Dataset entries:
________________

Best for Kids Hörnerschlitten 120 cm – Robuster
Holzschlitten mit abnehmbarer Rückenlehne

________________

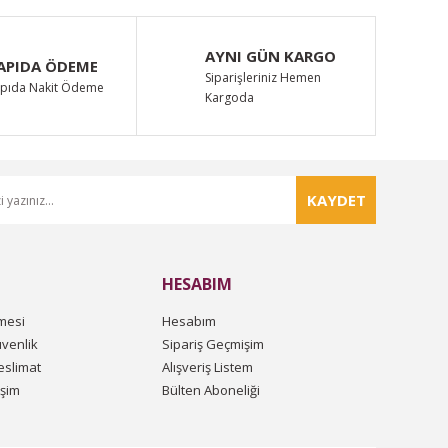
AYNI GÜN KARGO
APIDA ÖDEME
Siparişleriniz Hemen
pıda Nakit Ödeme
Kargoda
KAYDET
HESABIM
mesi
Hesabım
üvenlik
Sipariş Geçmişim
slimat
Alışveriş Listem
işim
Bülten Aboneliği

________________

About this task: Lines wanted from the listing above: the line with "Siparişleriniz Hemen" up to and including the line with "Bülten Aboneliği". Please write them out exactly, adding nothing else.

Response to this exercise:
Siparişleriniz Hemen
pıda Nakit Ödeme
Kargoda
KAYDET
HESABIM
mesi
Hesabım
üvenlik
Sipariş Geçmişim
slimat
Alışveriş Listem
işim
Bülten Aboneliği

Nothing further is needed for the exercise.